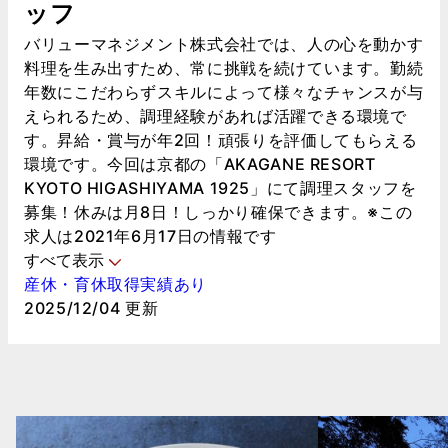
ッフ
バリューマネジメント株式会社では、人の心を動かす
料理を生み出すため、常に挑戦を続けています。勤続
年数にこだわらずスキルによって様々なチャンスが与
えられるため、調理経験があれば活躍できる環境で
す。昇給・賞与が年2回！頑張りを評価してもらえる
環境です。今回は京都の「AKAGANE RESORT
KYOTO HIGASHIYAMA 1925」にて調理スタッフを
募集！休みは月8日！しっかり確保できます。※この
求人は2021年6月17日の情報です
すべて表示
産休・育休取得実績あり
2025/12/04 更新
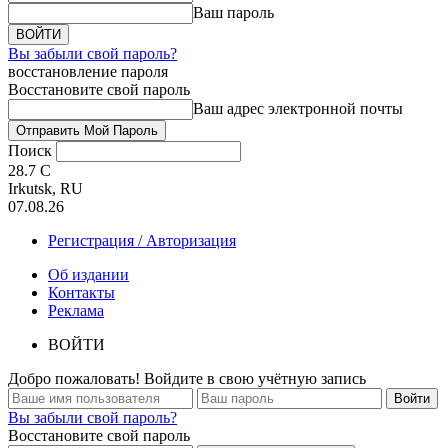
Ваш пароль
Вы забыли свой пароль?
восстановление пароля
Восстановите свой пароль
Ваш адрес электронной почты
Поиск
28.7
C
Irkutsk, RU
07.08.26
Регистрация / Авторизация
Об издании
Контакты
Реклама
ВОЙТИ
Добро пожаловать! Войдите в свою учётную запись
Вы забыли свой пароль?
Восстановите свой пароль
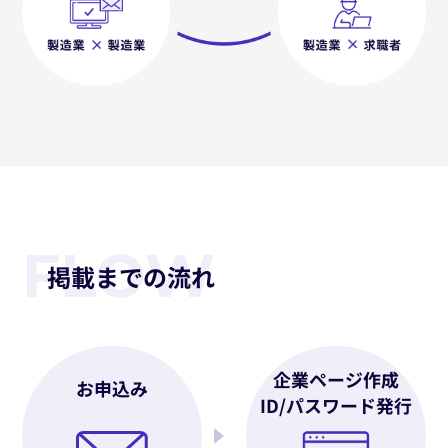
FLOW
掲載までの流れ
企業ページ作成
お申込み
ID/パスワード発行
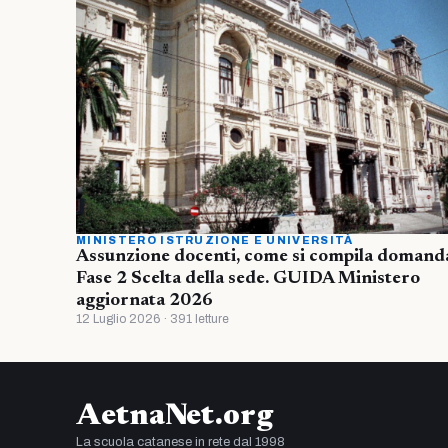
MINISTERO ISTRUZIONE E UNIVERSITÀ
Assunzione docenti, come si compila domand
Fase 2 Scelta della sede. GUIDA Ministero
aggiornata 2026
12 Luglio 2026 · 391 letture
AetnaNet.org
La scuola catanese in rete dal 1998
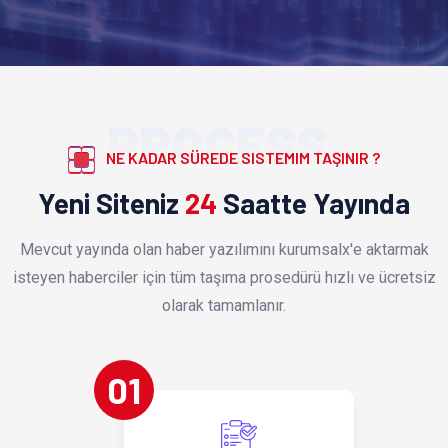
PROCESS
NE KADAR SÜREDE SISTEMIM TAŞINIR ?
Yeni Siteniz
24
Saatte Yayında
Mevcut yayında olan haber yazılımını kurumsalx'e aktarmak
isteyen haberciler için tüm taşıma prosedürü hızlı ve ücretsiz
olarak tamamlanır.
01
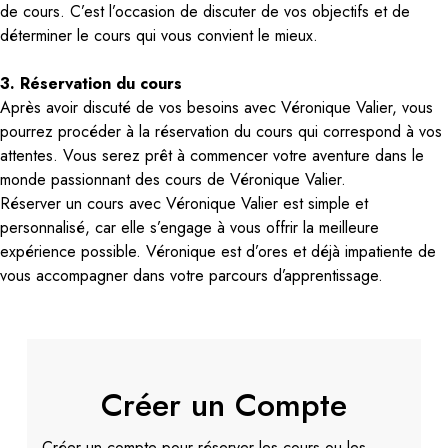
de cours. C’est l’occasion de discuter de vos objectifs et de
déterminer le cours qui vous convient le mieux.
3. Réservation du cours
Après avoir discuté de vos besoins avec Véronique Valier, vous
pourrez procéder à la réservation du cours qui correspond à vos
attentes. Vous serez prêt à commencer votre aventure dans le
monde passionnant des cours de Véronique Valier.
Réserver un cours avec Véronique Valier est simple et
personnalisé, car elle s’engage à vous offrir la meilleure
expérience possible. Véronique est d’ores et déjà impatiente de
vous accompagner dans votre parcours d’apprentissage.
Créer un Compte
Créer un compte pour réserver les cours ou les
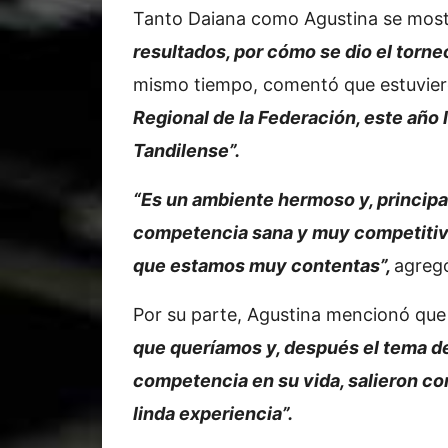
Tanto Daiana como Agustina se mos
resultados, por cómo se dio el torneo
mismo tiempo, comentó que estuvier
Regional de la Federación, este año 
Tandilense”.
“Es un ambiente hermoso y, principa
competencia sana y muy competitiva 
que estamos muy contentas”,
agreg
Por su parte, Agustina mencionó qu
que queríamos y, después el tema de
competencia en su vida, salieron co
linda experiencia”.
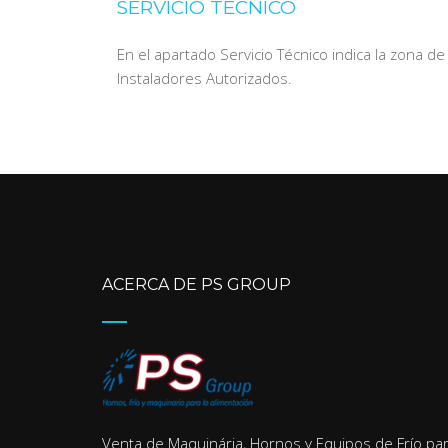
SERVICIO TÉCNICO
En el apartado Servicio Técnico indica la zona d
Instaladores Autorizados.
ACERCA DE PS GROUP
Venta de Maquinária, Hornos y Equipos de Frío pa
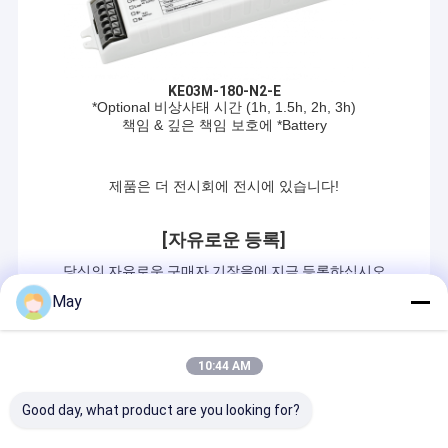
메리텍에 대해
우리 에 관한 것
2011년 중국 첸젠에서 설립된 첸젠 메리텍 테크놀로지 회사입니다.
우리는 전문적인 조명 및 스마트 제어 애플리케이션을 위한 전자 제
품을 연구하는 데 전념했습니다.우리의 주요 제품에는 마이크로 웨
공장 투어
브 및 PIR 고정 센서, 인간 호흡 감지 센서, 낮 빛 센서, DALI & 1-10V
KE03M-180-N2-E
디메이블 드라이버, 비상 패키지, & IOT 컨트롤이 포함됩니다.
품질 관리
*Optional 비상사태 시간 (1h, 1.5h, 2h, 3h)
책임 & 깊은 책임 보호에 *Battery
왜 메리텍?
저희와 연락
메리텍은 75명의 엔지니어로 구성된 선도적인 연구개발팀을 보유하
고 있으며, 14명의 사전 연구팀을 보유하고 있습니다. 우리는 중국과
제품은 더 전시회에 전시에 있습니다!
뉴스
해외에서 80개의 발명 특허를 포함하여 600개 이상의 특허를 받았
습니다.
[자유로운 등록]
사건
메리텍은 2018년에 마이크로파 센서 자동화 라인을 투자했습니다.
당신의 자유로운 구매자 기장을에 지금 등록하십시오
플러그인, 조립, 테스트 및 패키징에서 모든 프로세스가 자동으로 완
인용 을 요청 하십시오
http://dwz.cn/dalyghZD
료됩니다.생산 효율을 높이고 자격률을 높이는.
May
온라인 등록은 5:00 pm에 2018년 10월26일에 닫힐 것입니
다
모든 메리텍 제품은 생산 중에 100% 테스트되고 제품 포장 후, 샘플
Video
링 테스트는 OQC에 의해 수행되어야 합니다. 고객이 받은 모든 제품
이 정상적으로 작동할 수 있는지 확인하기 위해서입니다.
10:44 AM
우리의 부스 수를 기억하십시오:
#1A: D14-D16-E13-E15
메리텍 제품에 대한 문의가 있을 때 저희에게 연락하십시오. 우리는
우리는 당신을 기다리고 있습니다!
Good day, what product are you looking for?
일일 24시간 이내에 신속하게 응답합니다. 메리텍 판매 팀은이 산업
마이크로파 운동 측정기
에 10년 이상의 경험을 가지고 있습니다.전 세계 1000명 이상의 고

▶ **What to do**: Produce the lines from the first line of the entries through the line that contains "monde passionnant des", exactly, leaving the pictures behind.

▶ **Task answer**:
ッフ
バリューマネジメント株式会社では、人の心を動かす
料理を生み出すため、常に挑戦を続けています。勤続
年数にこだわらずスキルによって様々なチャンスが与
えられるため、調理経験があれば活躍できる環境で
す。昇給・賞与が年2回！頑張りを評価してもらえる
環境です。今回は京都の「AKAGANE RESORT
KYOTO HIGASHIYAMA 1925」にて調理スタッフを
募集！休みは月8日！しっかり確保できます。※この
求人は2021年6月17日の情報です
すべて表示
産休・育休取得実績あり
2025/12/04 更新
Ваш пароль
Вы забыли свой пароль?
восстановление пароля
Восстановите свой пароль
Ваш адрес электронной почты
Поиск
28.7
C
Irkutsk, RU
07.08.26
Регистрация / Авторизация
Об издании
Контакты
Реклама
ВОЙТИ
Добро пожаловать! Войдите в свою учётную запись
Вы забыли свой пароль?
Восстановите свой пароль
FLOW
掲載までの流れ
企業ページ作成
お申込み
ID/パスワード発行
MINISTERO ISTRUZIONE E UNIVERSITÀ
Assunzione docenti, come si compila domand
Fase 2 Scelta della sede. GUIDA Ministero
aggiornata 2026
12 Luglio 2026 · 391 letture
AetnaNet.org
La scuola catanese in rete dal 1998
PROCESS
NE KADAR SÜREDE SISTEMIM TAŞINIR ?
Yeni Siteniz
24
Saatte Yayında
Mevcut yayında olan haber yazılımını kurumsalx'e aktarmak
isteyen haberciler için tüm taşıma prosedürü hızlı ve ücretsiz
olarak tamamlanır.
01
de cours. C’est l’occasion de discuter de vos objectifs et de
déterminer le cours qui vous convient le mieux.
3. Réservation du cours
Après avoir discuté de vos besoins avec Véronique Valier, vous
pourrez procéder à la réservation du cours qui correspond à vos
attentes. Vous serez prêt à commencer votre aventure dans le
monde passionnant des cours de Véronique Valier.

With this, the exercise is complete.